INSTRUCTIONS FOR THE TASK. Your answer must be an exact copy of the records below, minus any images.

(Items from a dataset)

_ _ _

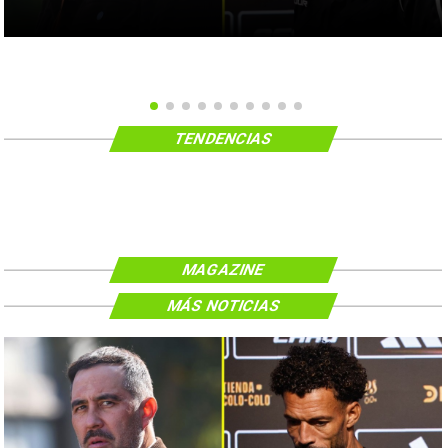
TENDENCIAS
MAGAZINE
MÁS NOTICIAS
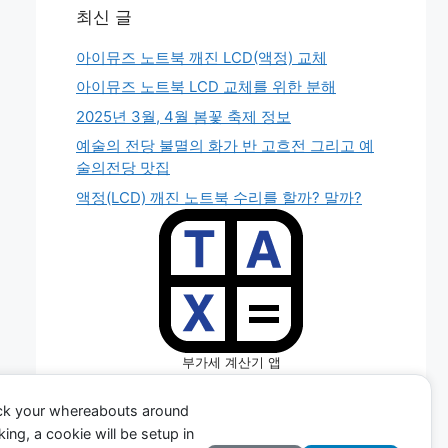
최신 글
아이뮤즈 노트북 깨진 LCD(액정) 교체
아이뮤즈 노트북 LCD 교체를 위한 분해
2025년 3월, 4월 봄꽃 축제 정보
예술의 전당 불멸의 화가 반 고흐전 그리고 예
술의전당 맛집
액정(LCD) 깨진 노트북 수리를 할까? 말까?
부가세 계산기 앱
(TAX CALC APP)
ack your whereabouts around
ing, a cookie will be setup in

_ _ _

RESPONSE TO THIS TASK.
TENDENCIAS
MAGAZINE
MÁS NOTICIAS
최신 글
아이뮤즈 노트북 깨진 LCD(액정) 교체
아이뮤즈 노트북 LCD 교체를 위한 분해
2025년 3월, 4월 봄꽃 축제 정보
예술의 전당 불멸의 화가 반 고흐전 그리고 예
술의전당 맛집
액정(LCD) 깨진 노트북 수리를 할까? 말까?
부가세 계산기 앱
(TAX CALC APP)
ack your whereabouts around
ing, a cookie will be setup in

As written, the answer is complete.